Does my Baby Have Thrush?

A distressed baby cries, experiencing discomfort due to oral thrush, a fungal infection that can cause white patches on the tongue and inner cheeks.

Does my Baby Have Thrush?

3 min. read

You’ve been noticing your baby is more fussy than normal during feedings and there seem to be little white patches on the baby’s tongue and in her mouth after eating. This is a common finding when a baby has thrush. So, what is thrush, what are the common signs and symptoms, and what can you do to help your baby? We’ll talk about it all here, so read on.

What is thrush?

Thrush is a yeast infection that can commonly grow in the mouth and throat (and even other warm, moist areas of the body like the diaper line or neck). It is caused by an overgrowth of a fungus called Candida. Candida is normally present in the mouth, but when it has an overgrowth, it can result in thrush. The baby can also pick it up from the birthing process as a baby comes through the birth canal.

What are the signs and symptoms of thrush?

Typically, when thrush develops in the baby’s mouth, you may notice a white coating on the tongue and mouth. Sometimes parents report it looks like cottage cheese. If it progresses, the mouth may become red and painful. Parents then often note that the baby tends to be fussier during feedings and may not be as willing to use his or her pacifier.

How is thrush diagnosed? 

Usually, a healthcare provider is quickly able to make the diagnosis of thrush simply by a physical exam and looking at the baby’s mouth for the standard white lesions (sores). If the thrush extends into the baby’s throat, a throat culture (a swab used to determine the type of microorganism present) can be completed (this is not very common).

Can thrush be spread from person to person?

Thrush can be spread if coming into contact with infected saliva (spit). For this reason, it is recommended that excellent hygiene skills are used.
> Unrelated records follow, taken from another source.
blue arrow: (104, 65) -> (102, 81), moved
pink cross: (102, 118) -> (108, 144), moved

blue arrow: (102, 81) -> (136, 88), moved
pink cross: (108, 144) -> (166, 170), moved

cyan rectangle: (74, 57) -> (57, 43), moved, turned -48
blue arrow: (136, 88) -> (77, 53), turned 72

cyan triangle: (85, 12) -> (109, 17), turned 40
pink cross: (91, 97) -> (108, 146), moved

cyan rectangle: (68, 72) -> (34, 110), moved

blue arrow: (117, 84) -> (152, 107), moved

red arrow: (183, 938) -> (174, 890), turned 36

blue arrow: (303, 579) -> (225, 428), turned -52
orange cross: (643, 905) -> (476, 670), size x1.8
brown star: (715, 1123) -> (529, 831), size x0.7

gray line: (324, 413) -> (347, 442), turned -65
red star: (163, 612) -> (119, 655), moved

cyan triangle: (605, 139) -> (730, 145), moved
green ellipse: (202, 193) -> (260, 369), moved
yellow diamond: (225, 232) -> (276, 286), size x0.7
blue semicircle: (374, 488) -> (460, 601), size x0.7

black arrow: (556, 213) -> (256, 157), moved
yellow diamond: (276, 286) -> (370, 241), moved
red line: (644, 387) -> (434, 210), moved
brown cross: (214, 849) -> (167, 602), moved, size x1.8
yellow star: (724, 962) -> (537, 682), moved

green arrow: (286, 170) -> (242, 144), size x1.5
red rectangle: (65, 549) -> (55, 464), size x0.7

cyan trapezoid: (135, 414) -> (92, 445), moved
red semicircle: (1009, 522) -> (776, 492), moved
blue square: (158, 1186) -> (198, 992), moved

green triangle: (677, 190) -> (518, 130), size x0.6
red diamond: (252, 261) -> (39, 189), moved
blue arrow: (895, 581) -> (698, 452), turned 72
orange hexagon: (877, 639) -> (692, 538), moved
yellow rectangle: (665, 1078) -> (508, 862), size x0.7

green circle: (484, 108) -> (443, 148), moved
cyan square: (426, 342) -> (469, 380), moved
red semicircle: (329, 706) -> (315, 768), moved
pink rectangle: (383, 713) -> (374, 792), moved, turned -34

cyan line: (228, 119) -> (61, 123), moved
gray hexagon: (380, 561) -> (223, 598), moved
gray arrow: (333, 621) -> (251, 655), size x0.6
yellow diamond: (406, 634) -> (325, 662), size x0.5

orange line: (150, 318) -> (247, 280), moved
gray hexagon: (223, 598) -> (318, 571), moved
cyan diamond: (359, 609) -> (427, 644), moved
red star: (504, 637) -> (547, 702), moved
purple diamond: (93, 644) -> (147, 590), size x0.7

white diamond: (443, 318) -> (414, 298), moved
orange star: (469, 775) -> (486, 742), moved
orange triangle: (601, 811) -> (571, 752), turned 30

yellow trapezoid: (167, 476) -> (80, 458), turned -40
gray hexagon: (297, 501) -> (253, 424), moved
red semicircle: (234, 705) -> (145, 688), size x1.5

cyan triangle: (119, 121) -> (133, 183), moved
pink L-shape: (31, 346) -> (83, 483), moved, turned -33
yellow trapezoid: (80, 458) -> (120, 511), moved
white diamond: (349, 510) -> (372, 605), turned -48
All of the baby’s pacifiers and bottles (especially the nipples) should be cleaned extremely well in hot, soapy water or washed in the dishwasher or bottle sanitizer. Also, if mom is breastfeeding, she should ensure she is practicing good breast hygiene because the yeast can also live on her breasts and be transmitted back and forth to mom and baby during feedings. We’ll talk about treatment next, but know that if a breastfeeding mom also develops thrush, she should receive treatment at the same time as the baby to prevent the thrush from becoming an ongoing exchange between the two. There is no reason to stop breastfeeding, so rest assured, mom, you can continue with your normal feeding routine!

How is thrush treated? 

A prescription for a standard antifungal is given. The most common antifungal used is Nystatin, it is a prescription. Nystatin can come in a variety of forms, including liquid or tablets, or cream. For the baby, it will usually be prescribed as a liquid, and then mom or dad can simply apply the solution to the inside of the baby’s mouth and tongue several times a day for approximately 10-14 days. It’s important to make sure the solution gets onto all-white areas of the baby’s mouth. If Nystatin is not effective, then the healthcare provider may use a different antifungal called Fluconazole (also known as Diflucan).

How do I prevent the baby from getting thrush or getting it again? 

Unfortunately, there is nothing that can prevent a baby from picking up Candida through the birth canal but let’s review other measures of prevention too. Excellent hygiene skills and making sure pacifiers, bottles, and nipples are all well cleaned and sterilized after each use are very important. Also, change wet and dirty diapers promptly and dry skin thoroughly to prevent Candida from developing in other areas like the groin or neck skin folds.

Sources

American Academy of Pediatrics, Thrush and Other Candida Infections, October 2020.

Cleveland Clinic, Thrush, October 2019.

Mayo Clinic, Oral Thrush, April 2021.